[[ DATASET EXTRACT open ]]

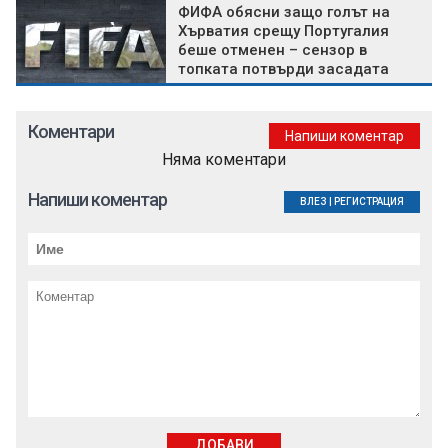
ФИФА обясни защо голът на
Хърватия срещу Португалия
беше отменен – сензор в
топката потвърди засадата
Коментари
Напиши коментар
Няма коментари
Напиши коментар
ВЛЕЗ
|
РЕГИСТРАЦИЯ
ДОБАВИ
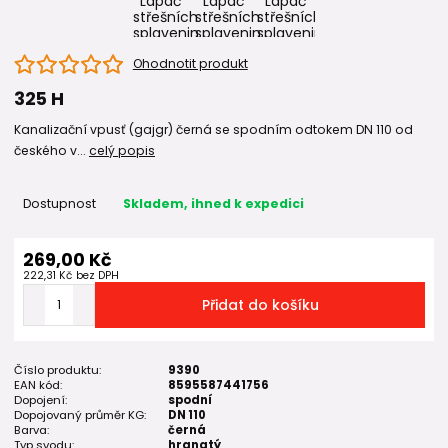
Ohodnotit produkt
325 H
Kanalizační vpusť (gajgr) černá se spodním odtokem DN 110 od
českého v...
celý popis
Dostupnost
Skladem, ihned k expedici
269,00 Kč
222,31 Kč
bez DPH
Přidat do košíku
Číslo produktu:
9390
EAN kód:
8595587441756
Dopojení:
spodní
Dopojovaný průměr KG:
DN 110
Barva:
černá
Typ svodu:
hranatý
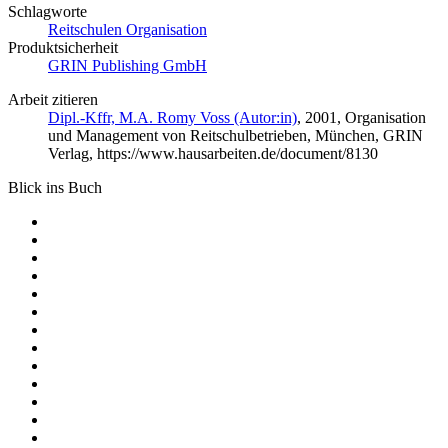
Schlagworte
Reitschulen Organisation
Produktsicherheit
GRIN Publishing GmbH
Arbeit zitieren
Dipl.-Kffr, M.A. Romy Voss (Autor:in)
, 2001, Organisation
und Management von Reitschulbetrieben, München, GRIN
Verlag, https://www.hausarbeiten.de/document/8130
Blick ins Buch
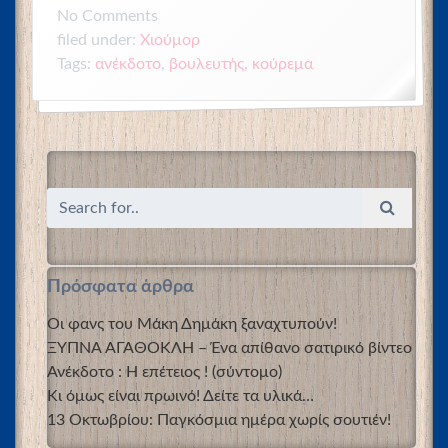
No
Comments
filed under:
Χιούμορ
Tags:
ανέκδοτο
,
βουλευτής
,
κούρεμα
Πρόσφατα άρθρα
Οι φανς του Μάκη Δημάκη ξαναχτυπούν!
ΞΥΠΝΑ ΑΓΑΘΟΚΛΗ – Ένα απίθανο σατιρικό βίντεο
Ανέκδοτο : Η επέτειος ! (σύντομο)
Κι όμως είναι πρωινό! Δείτε τα υλικά…
13 Οκτωβρίου: Παγκόσμια ημέρα χωρίς σουτιέν!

[[ DATASET EXTRACT closed ]]

#### TASK DETAILS:
Write the records above out again word for word, skipping each picture.

#### ANSWER BELOW:
ФИФА обясни защо голът на
Хърватия срещу Португалия
беше отменен – сензор в
топката потвърди засадата
Коментари
Напиши коментар
Няма коментари
Напиши коментар
ВЛЕЗ
|
РЕГИСТРАЦИЯ
ДОБАВИ
Ohodnotit produkt
325 H
Kanalizační vpusť (gajgr) černá se spodním odtokem DN 110 od
českého v...
celý popis
Dostupnost
Skladem, ihned k expedici
269,00 Kč
222,31 Kč
bez DPH
Přidat do košíku
Číslo produktu:
9390
EAN kód:
8595587441756
Dopojení:
spodní
Dopojovaný průměr KG:
DN 110
Barva:
černá
Typ svodu:
hranatý
Schlagworte
Reitschulen Organisation
Produktsicherheit
GRIN Publishing GmbH
Arbeit zitieren
Dipl.-Kffr, M.A. Romy Voss (Autor:in)
, 2001, Organisation
und Management von Reitschulbetrieben, München, GRIN
Verlag, https://www.hausarbeiten.de/document/8130
Blick ins Buch
No
Comments
filed under:
Χιούμορ
Tags:
ανέκδοτο
,
βουλευτής
,
κούρεμα
Πρόσφατα άρθρα
Οι φανς του Μάκη Δημάκη ξαναχτυπούν!
ΞΥΠΝΑ ΑΓΑΘΟΚΛΗ – Ένα απίθανο σατιρικό βίντεο
Ανέκδοτο : Η επέτειος ! (σύντομο)
Κι όμως είναι πρωινό! Δείτε τα υλικά…
13 Οκτωβρίου: Παγκόσμια ημέρα χωρίς σουτιέν!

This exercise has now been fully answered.